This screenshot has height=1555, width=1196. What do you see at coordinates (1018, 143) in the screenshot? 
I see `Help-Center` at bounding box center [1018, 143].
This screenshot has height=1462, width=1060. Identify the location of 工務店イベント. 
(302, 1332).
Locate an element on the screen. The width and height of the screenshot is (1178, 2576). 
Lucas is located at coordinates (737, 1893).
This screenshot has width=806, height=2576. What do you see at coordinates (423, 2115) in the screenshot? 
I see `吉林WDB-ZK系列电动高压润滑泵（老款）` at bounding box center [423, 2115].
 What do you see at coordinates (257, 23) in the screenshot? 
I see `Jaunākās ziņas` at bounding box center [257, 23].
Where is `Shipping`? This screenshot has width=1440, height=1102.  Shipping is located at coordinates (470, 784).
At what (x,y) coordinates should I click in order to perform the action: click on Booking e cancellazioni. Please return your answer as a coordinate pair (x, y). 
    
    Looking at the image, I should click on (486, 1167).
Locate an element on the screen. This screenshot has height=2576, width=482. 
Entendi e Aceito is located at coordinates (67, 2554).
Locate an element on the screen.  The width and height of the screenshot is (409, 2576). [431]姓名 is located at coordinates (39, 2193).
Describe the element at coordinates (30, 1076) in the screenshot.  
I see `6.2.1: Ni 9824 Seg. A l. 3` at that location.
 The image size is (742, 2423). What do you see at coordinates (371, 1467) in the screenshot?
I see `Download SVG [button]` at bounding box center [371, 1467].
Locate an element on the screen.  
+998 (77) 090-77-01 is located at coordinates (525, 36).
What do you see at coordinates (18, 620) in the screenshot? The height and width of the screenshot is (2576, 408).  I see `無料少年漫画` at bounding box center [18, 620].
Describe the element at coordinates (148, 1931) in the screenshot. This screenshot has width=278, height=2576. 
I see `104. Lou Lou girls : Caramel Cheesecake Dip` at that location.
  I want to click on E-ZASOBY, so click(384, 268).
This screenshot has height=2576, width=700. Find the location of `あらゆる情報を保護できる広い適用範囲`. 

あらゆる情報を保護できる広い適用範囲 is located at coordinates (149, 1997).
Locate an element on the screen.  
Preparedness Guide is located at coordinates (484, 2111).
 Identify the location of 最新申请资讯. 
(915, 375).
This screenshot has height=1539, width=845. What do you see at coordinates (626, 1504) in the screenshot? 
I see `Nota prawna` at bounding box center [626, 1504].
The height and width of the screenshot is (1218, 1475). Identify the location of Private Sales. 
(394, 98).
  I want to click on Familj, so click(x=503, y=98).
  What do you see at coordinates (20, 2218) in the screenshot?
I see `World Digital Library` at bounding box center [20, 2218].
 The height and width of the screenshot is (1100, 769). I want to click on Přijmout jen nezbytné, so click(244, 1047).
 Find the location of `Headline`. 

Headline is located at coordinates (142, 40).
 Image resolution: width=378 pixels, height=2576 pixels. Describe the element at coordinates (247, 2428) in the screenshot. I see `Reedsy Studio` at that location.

■ ■ ■ ■ ■

**Problem description:** Copy out all of the records shown above exactly.

**Response below:**
This screenshot has height=1555, width=1196. What do you see at coordinates (1018, 143) in the screenshot? 
I see `Help-Center` at bounding box center [1018, 143].
This screenshot has height=1462, width=1060. Identify the location of 工務店イベント. 
(302, 1332).
Locate an element on the screen. The width and height of the screenshot is (1178, 2576). 
Lucas is located at coordinates (737, 1893).
This screenshot has width=806, height=2576. What do you see at coordinates (423, 2115) in the screenshot? 
I see `吉林WDB-ZK系列电动高压润滑泵（老款）` at bounding box center [423, 2115].
 What do you see at coordinates (257, 23) in the screenshot? 
I see `Jaunākās ziņas` at bounding box center [257, 23].
Where is `Shipping`? This screenshot has width=1440, height=1102.  Shipping is located at coordinates (470, 784).
At what (x,y) coordinates should I click in order to perform the action: click on Booking e cancellazioni. Please return your answer as a coordinate pair (x, y). 
    
    Looking at the image, I should click on (486, 1167).
Locate an element on the screen. This screenshot has height=2576, width=482. 
Entendi e Aceito is located at coordinates (67, 2554).
Locate an element on the screen.  The width and height of the screenshot is (409, 2576). [431]姓名 is located at coordinates (39, 2193).
Describe the element at coordinates (30, 1076) in the screenshot.  
I see `6.2.1: Ni 9824 Seg. A l. 3` at that location.
 The image size is (742, 2423). What do you see at coordinates (371, 1467) in the screenshot?
I see `Download SVG [button]` at bounding box center [371, 1467].
Locate an element on the screen.  
+998 (77) 090-77-01 is located at coordinates (525, 36).
What do you see at coordinates (18, 620) in the screenshot? The height and width of the screenshot is (2576, 408).  I see `無料少年漫画` at bounding box center [18, 620].
Describe the element at coordinates (148, 1931) in the screenshot. This screenshot has width=278, height=2576. 
I see `104. Lou Lou girls : Caramel Cheesecake Dip` at that location.
  I want to click on E-ZASOBY, so click(384, 268).
This screenshot has height=2576, width=700. Find the location of `あらゆる情報を保護できる広い適用範囲`. 

あらゆる情報を保護できる広い適用範囲 is located at coordinates (149, 1997).
Locate an element on the screen.  
Preparedness Guide is located at coordinates (484, 2111).
 Identify the location of 最新申请资讯. 
(915, 375).
This screenshot has height=1539, width=845. What do you see at coordinates (626, 1504) in the screenshot? 
I see `Nota prawna` at bounding box center [626, 1504].
The height and width of the screenshot is (1218, 1475). Identify the location of Private Sales. 
(394, 98).
  I want to click on Familj, so click(x=503, y=98).
  What do you see at coordinates (20, 2218) in the screenshot?
I see `World Digital Library` at bounding box center [20, 2218].
 The height and width of the screenshot is (1100, 769). I want to click on Přijmout jen nezbytné, so click(244, 1047).
 Find the location of `Headline`. 

Headline is located at coordinates (142, 40).
 Image resolution: width=378 pixels, height=2576 pixels. Describe the element at coordinates (247, 2428) in the screenshot. I see `Reedsy Studio` at that location.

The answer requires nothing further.